===== Data records
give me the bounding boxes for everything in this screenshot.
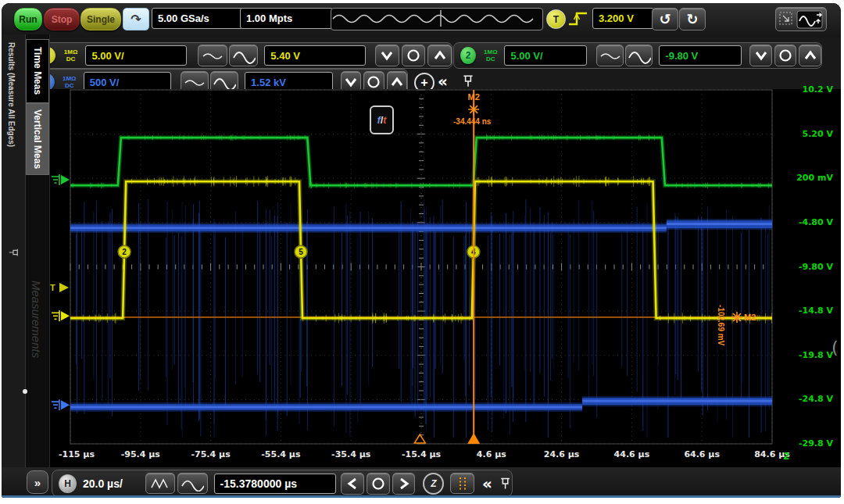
channel1-scale-value: 5.00 V/ (91, 50, 123, 62)
oscilloscope-app: Run Stop Single ↷ 5.00 GSa/s 1.00 Mpts T… (0, 0, 844, 504)
channel1-coupling[interactable]: 1MΩ DC (59, 48, 84, 63)
measurements-panel-collapsed: Time Meas Vertical Meas Measurements (26, 34, 50, 498)
time-axis-label: 84.6 µs (744, 449, 800, 460)
cursor-lines-icon (455, 477, 470, 491)
channel2-offset-up-button[interactable] (799, 45, 821, 66)
channel2-coupling[interactable]: 1MΩ DC (479, 48, 502, 63)
chevron-down-icon (344, 77, 358, 88)
channel1-offset-value: 5.40 V (270, 50, 300, 62)
chevron-down-icon (380, 50, 394, 61)
voltage-axis-label: -19.8 V (777, 350, 833, 361)
channel2-scale-larger-button[interactable] (625, 45, 653, 66)
waveform-display-area[interactable] (50, 89, 789, 452)
sample-rate-value: 5.00 GSa/s (158, 13, 209, 24)
chevron-right-icon (399, 477, 409, 491)
single-button[interactable]: Single (80, 8, 121, 30)
pin-icon[interactable] (499, 477, 512, 491)
acquisition-mode-button[interactable]: ↷ (123, 8, 149, 30)
results-panel-collapsed[interactable]: Results (Measure All Edges) (2, 34, 26, 498)
chevron-left-icon (347, 477, 358, 491)
channel1-controls: 1 1MΩ DC 5.00 V/ 5.40 V (31, 42, 452, 69)
expand-panel-button[interactable]: » (27, 470, 48, 494)
right-panel-handle[interactable]: ( (831, 338, 839, 357)
voltage-axis-label: -29.8 V (777, 438, 833, 449)
voltage-axis-label: -9.80 V (777, 262, 833, 273)
timebase-value: 20.0 µs/ (83, 477, 145, 490)
stop-button[interactable]: Stop (44, 8, 80, 30)
channel1-scale-larger-button[interactable] (229, 45, 259, 66)
delay-value: -15.3780000 µs (220, 477, 297, 490)
markers-button[interactable] (450, 473, 474, 494)
preview-waveform-icon (331, 9, 541, 28)
panel-drag-dot[interactable] (23, 389, 27, 394)
trigger-edge-icon[interactable] (567, 9, 590, 28)
redo-button[interactable]: ↻ (679, 8, 706, 30)
voltage-axis-label: 10.2 V (777, 84, 833, 95)
pin-icon[interactable] (461, 74, 475, 88)
voltage-axis-label: 200 mV (777, 173, 833, 184)
delay-right-button[interactable] (392, 473, 416, 495)
time-axis-label: -95.4 µs (113, 449, 169, 460)
redo-icon: ↻ (686, 11, 698, 27)
delay-left-button[interactable] (341, 473, 364, 495)
circle-icon (778, 48, 792, 63)
large-wave-icon (213, 73, 236, 91)
voltage-axis-label: -24.8 V (777, 394, 833, 405)
delay-zero-button[interactable] (367, 473, 390, 495)
plus-icon: + (420, 76, 427, 90)
channel1-offset-field[interactable]: 5.40 V (264, 45, 366, 66)
channel1-scale-field[interactable]: 5.00 V/ (85, 45, 187, 66)
waveform-rescale-button[interactable] (775, 7, 827, 31)
coupling-label: DC (65, 82, 74, 89)
acquisition-preview[interactable] (331, 8, 543, 30)
chevron-up-icon (803, 50, 817, 61)
coupling-label: DC (486, 55, 495, 63)
collapse-channel-bar-button[interactable]: « (438, 72, 448, 91)
channel1-offset-down-button[interactable] (375, 45, 399, 66)
channel3-offset-value: 1.52 kV (251, 77, 286, 88)
filter-badge-t: t (383, 115, 386, 126)
chevron-up-icon (433, 50, 447, 61)
channel3-coupling[interactable]: 1MΩ DC (58, 75, 81, 89)
channel2-scale-value: 5.00 V/ (510, 50, 542, 62)
zoom-mode-button[interactable]: Z (423, 473, 444, 495)
trigger-source-button[interactable]: T (546, 9, 566, 29)
time-axis-label: 64.6 µs (674, 449, 730, 460)
circle-icon (371, 477, 385, 491)
channel2-offset-zero-button[interactable] (774, 45, 797, 66)
delay-field[interactable]: -15.3780000 µs (214, 474, 337, 494)
channel2-scale-field[interactable]: 5.00 V/ (504, 45, 587, 66)
narrow-wave-icon (150, 477, 170, 490)
filter-badge[interactable]: flt (370, 105, 394, 134)
collapse-horizontal-bar-button[interactable]: « (482, 474, 492, 493)
time-axis-label: 24.6 µs (534, 449, 590, 460)
voltage-axis-label: -4.80 V (777, 217, 833, 228)
chevron-down-icon (754, 50, 768, 61)
pin-icon[interactable] (8, 247, 19, 258)
scope-window: Run Stop Single ↷ 5.00 GSa/s 1.00 Mpts T… (2, 3, 841, 498)
channel1-offset-up-button[interactable] (427, 45, 452, 66)
channel2-scale-smaller-button[interactable] (596, 45, 624, 66)
horizontal-button[interactable]: H (59, 474, 77, 493)
tab-time-meas[interactable]: Time Meas (26, 39, 49, 103)
channel1-offset-zero-button[interactable] (402, 45, 426, 66)
circle-icon (367, 75, 381, 89)
timebase-zoom-out-button[interactable] (177, 473, 207, 494)
timebase-zoom-in-button[interactable] (145, 473, 175, 494)
rescale-waveform-icon (778, 10, 824, 29)
sample-rate-field: 5.00 GSa/s (152, 8, 243, 29)
channel1-scale-smaller-button[interactable] (198, 45, 227, 66)
tab-vertical-meas[interactable]: Vertical Meas (26, 103, 49, 175)
run-button[interactable]: Run (14, 8, 42, 30)
small-wave-icon (599, 49, 621, 62)
zoom-icon: Z (431, 478, 436, 489)
trigger-level-field[interactable]: 3.200 V (592, 8, 654, 29)
channel2-offset-field[interactable]: -9.80 V (659, 45, 742, 66)
small-wave-icon (184, 76, 206, 88)
impedance-label: 1MΩ (64, 48, 78, 55)
undo-button[interactable]: ↺ (652, 8, 678, 30)
horizontal-controls: H 20.0 µs/ -15.3780000 µs Z « (52, 470, 513, 497)
channel2-badge[interactable]: 2 (460, 47, 476, 64)
channel2-offset-down-button[interactable] (749, 45, 772, 66)
bottom-divider (2, 495, 841, 498)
==========
◆ Prompt ◆
Output each record above exactly as written. Skip any pictures.

◆ Task answer ◆
give me the bounding boxes for everything in this screenshot.
channel1-scale-value: 5.00 V/ (91, 50, 123, 62)
oscilloscope-app: Run Stop Single ↷ 5.00 GSa/s 1.00 Mpts T… (0, 0, 844, 504)
channel1-coupling[interactable]: 1MΩ DC (59, 48, 84, 63)
measurements-panel-collapsed: Time Meas Vertical Meas Measurements (26, 34, 50, 498)
time-axis-label: 84.6 µs (744, 449, 800, 460)
cursor-lines-icon (455, 477, 470, 491)
channel2-offset-up-button[interactable] (799, 45, 821, 66)
channel2-coupling[interactable]: 1MΩ DC (479, 48, 502, 63)
chevron-down-icon (344, 77, 358, 88)
channel1-offset-value: 5.40 V (270, 50, 300, 62)
chevron-down-icon (380, 50, 394, 61)
voltage-axis-label: -19.8 V (777, 350, 833, 361)
channel2-scale-larger-button[interactable] (625, 45, 653, 66)
waveform-display-area[interactable] (50, 89, 789, 452)
sample-rate-value: 5.00 GSa/s (158, 13, 209, 24)
chevron-right-icon (399, 477, 409, 491)
single-button[interactable]: Single (80, 8, 121, 30)
pin-icon[interactable] (499, 477, 512, 491)
acquisition-mode-button[interactable]: ↷ (123, 8, 149, 30)
results-panel-collapsed[interactable]: Results (Measure All Edges) (2, 34, 26, 498)
chevron-left-icon (347, 477, 358, 491)
channel1-controls: 1 1MΩ DC 5.00 V/ 5.40 V (31, 42, 452, 69)
expand-panel-button[interactable]: » (27, 470, 48, 494)
right-panel-handle[interactable]: ( (831, 338, 839, 357)
voltage-axis-label: -29.8 V (777, 438, 833, 449)
voltage-axis-label: -9.80 V (777, 262, 833, 273)
timebase-value: 20.0 µs/ (83, 477, 145, 490)
stop-button[interactable]: Stop (44, 8, 80, 30)
channel1-scale-larger-button[interactable] (229, 45, 259, 66)
delay-value: -15.3780000 µs (220, 477, 297, 490)
markers-button[interactable] (450, 473, 474, 494)
preview-waveform-icon (331, 9, 541, 28)
panel-drag-dot[interactable] (23, 389, 27, 394)
trigger-edge-icon[interactable] (567, 9, 590, 28)
redo-button[interactable]: ↻ (679, 8, 706, 30)
voltage-axis-label: 10.2 V (777, 84, 833, 95)
pin-icon[interactable] (461, 74, 475, 88)
voltage-axis-label: 200 mV (777, 173, 833, 184)
delay-right-button[interactable] (392, 473, 416, 495)
time-axis-label: -95.4 µs (113, 449, 169, 460)
redo-icon: ↻ (686, 11, 698, 27)
delay-left-button[interactable] (341, 473, 364, 495)
circle-icon (778, 48, 792, 63)
large-wave-icon (213, 73, 236, 91)
voltage-axis-label: -24.8 V (777, 394, 833, 405)
delay-zero-button[interactable] (367, 473, 390, 495)
plus-icon: + (420, 76, 427, 90)
channel1-offset-field[interactable]: 5.40 V (264, 45, 366, 66)
channel1-scale-field[interactable]: 5.00 V/ (85, 45, 187, 66)
waveform-rescale-button[interactable] (775, 7, 827, 31)
coupling-label: DC (65, 82, 74, 89)
acquisition-preview[interactable] (331, 8, 543, 30)
chevron-up-icon (803, 50, 817, 61)
coupling-label: DC (486, 55, 495, 63)
collapse-channel-bar-button[interactable]: « (438, 72, 448, 91)
channel1-offset-down-button[interactable] (375, 45, 399, 66)
channel3-offset-value: 1.52 kV (251, 77, 286, 88)
filter-badge-t: t (383, 115, 386, 126)
chevron-up-icon (433, 50, 447, 61)
channel3-coupling[interactable]: 1MΩ DC (58, 75, 81, 89)
channel2-scale-value: 5.00 V/ (510, 50, 542, 62)
zoom-mode-button[interactable]: Z (423, 473, 444, 495)
trigger-source-button[interactable]: T (546, 9, 566, 29)
time-axis-label: 64.6 µs (674, 449, 730, 460)
circle-icon (371, 477, 385, 491)
channel2-offset-zero-button[interactable] (774, 45, 797, 66)
delay-field[interactable]: -15.3780000 µs (214, 474, 337, 494)
channel2-scale-field[interactable]: 5.00 V/ (504, 45, 587, 66)
narrow-wave-icon (150, 477, 170, 490)
filter-badge[interactable]: flt (370, 105, 394, 134)
collapse-horizontal-bar-button[interactable]: « (482, 474, 492, 493)
time-axis-label: 24.6 µs (534, 449, 590, 460)
voltage-axis-label: -4.80 V (777, 217, 833, 228)
chevron-down-icon (754, 50, 768, 61)
pin-icon[interactable] (8, 247, 19, 258)
scope-window: Run Stop Single ↷ 5.00 GSa/s 1.00 Mpts T… (2, 3, 841, 498)
channel1-offset-up-button[interactable] (427, 45, 452, 66)
channel2-scale-smaller-button[interactable] (596, 45, 624, 66)
horizontal-button[interactable]: H (59, 474, 77, 493)
tab-time-meas[interactable]: Time Meas (26, 39, 49, 103)
channel1-offset-zero-button[interactable] (402, 45, 426, 66)
circle-icon (367, 75, 381, 89)
timebase-zoom-out-button[interactable] (177, 473, 207, 494)
timebase-zoom-in-button[interactable] (145, 473, 175, 494)
rescale-waveform-icon (778, 10, 824, 29)
sample-rate-field: 5.00 GSa/s (152, 8, 243, 29)
channel1-scale-smaller-button[interactable] (198, 45, 227, 66)
tab-vertical-meas[interactable]: Vertical Meas (26, 103, 49, 175)
run-button[interactable]: Run (14, 8, 42, 30)
small-wave-icon (599, 49, 621, 62)
zoom-icon: Z (431, 478, 436, 489)
trigger-level-field[interactable]: 3.200 V (592, 8, 654, 29)
channel2-offset-field[interactable]: -9.80 V (659, 45, 742, 66)
small-wave-icon (184, 76, 206, 88)
impedance-label: 1MΩ (64, 48, 78, 55)
undo-button[interactable]: ↺ (652, 8, 678, 30)
horizontal-controls: H 20.0 µs/ -15.3780000 µs Z « (52, 470, 513, 497)
channel2-badge[interactable]: 2 (460, 47, 476, 64)
channel2-offset-down-button[interactable] (749, 45, 772, 66)
bottom-divider (2, 495, 841, 498)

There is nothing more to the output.